▶ DATA TO EXAMINE
*** Block opens ***

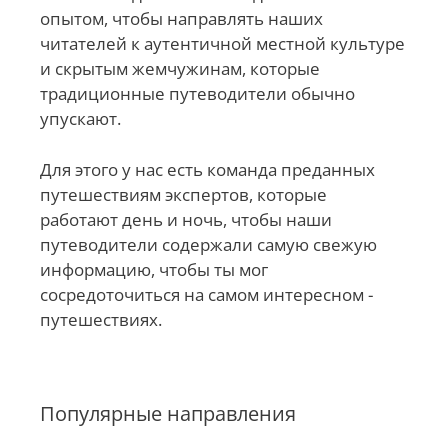
опытом, чтобы направлять наших
читателей к аутентичной местной культуре
и скрытым жемчужинам, которые
традиционные путеводители обычно
упускают.
Для этого у нас есть команда преданных
путешествиям экспертов, которые
работают день и ночь, чтобы наши
путеводители содержали самую свежую
информацию, чтобы ты мог
сосредоточиться на самом интересном -
путешествиях.
Популярные направления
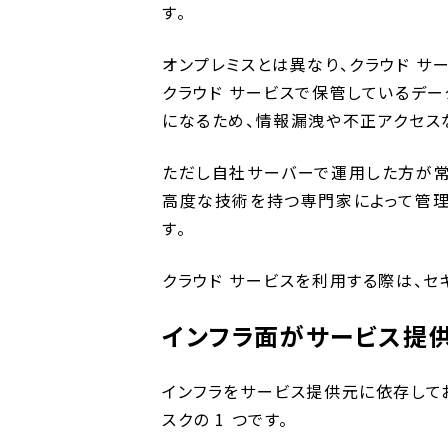
す。
オンプレミスとは異なり、クラウド サ
クラウド サービスで保管しているデー
になるため、情報漏洩や不正アクセス
ただし自社サーバーで運用した方が常
高度な技術を持つ専門家によって管理
す。
クラウド サービスを利用する際は、セ
インフラ面がサービス提
インフラをサービス提供元に依存して
スクの 1 つです。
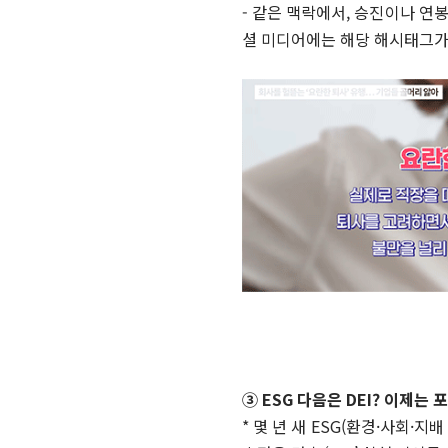
- 같은 맥락에서, 승진이나 연봉
셜 미디어에는 해당 해시태그가
③ ESG 다음은 DEI? 이제는
* 몇 년 새 ESG(환경·사회·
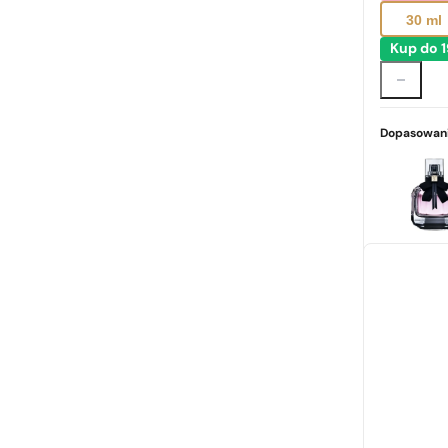
30 ml
Kup do 
Dopasowani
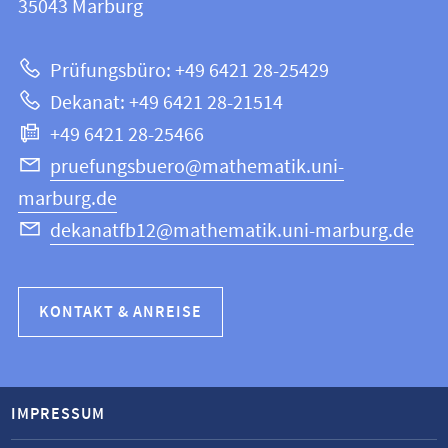
Informationen
35043
Marburg
|
zur
Mathematik
Prüfungsbüro: +49 6421 28-25429
und
Website
Dekanat: +49 6421 28-21514
Informatik
+49 6421 28-25466
pruefungsbuero@mathematik.uni-
marburg.de
dekanatfb12@mathematik.uni-marburg.de
KONTAKT & ANREISE
IMPRESSUM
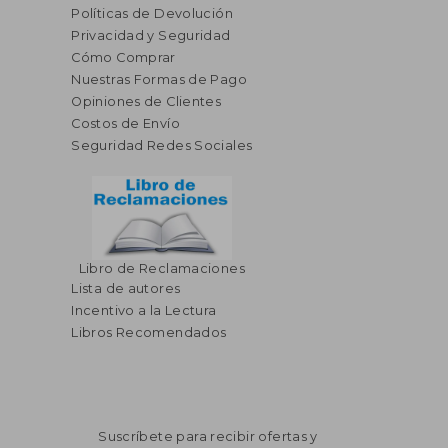
Políticas de Devolución
Privacidad y Seguridad
Cómo Comprar
Nuestras Formas de Pago
Opiniones de Clientes
Costos de Envío
Seguridad Redes Sociales
Libro de Reclamaciones
Lista de autores
Incentivo a la Lectura
Libros Recomendados
Suscríbete para recibir ofertas y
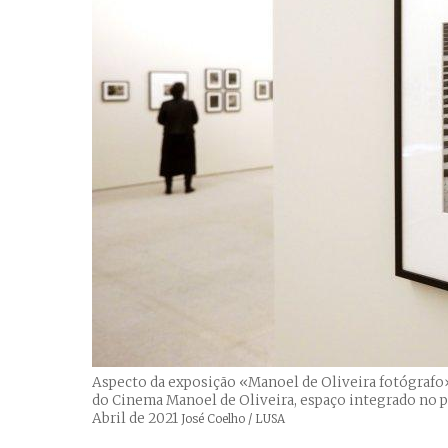
Aspecto da exposição «Manoel de Oliveira fotógrafo»,
do Cinema Manoel de Oliveira, espaço integrado no pa
Abril de 2021
Créditos
José Coelho / LUSA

*** Block closes ***

▶ TASK GOAL
Please copy exactly the lines from the one containing "Lista de autores" through the last line of the records, both ends included, and leave out any pictures.

▶ RESPONSE TO THIS TASK
Lista de autores
Incentivo a la Lectura
Libros Recomendados
Suscríbete para recibir ofertas y
Aspecto da exposição «Manoel de Oliveira fotógrafo»,
do Cinema Manoel de Oliveira, espaço integrado no pa
Abril de 2021
Créditos
José Coelho / LUSA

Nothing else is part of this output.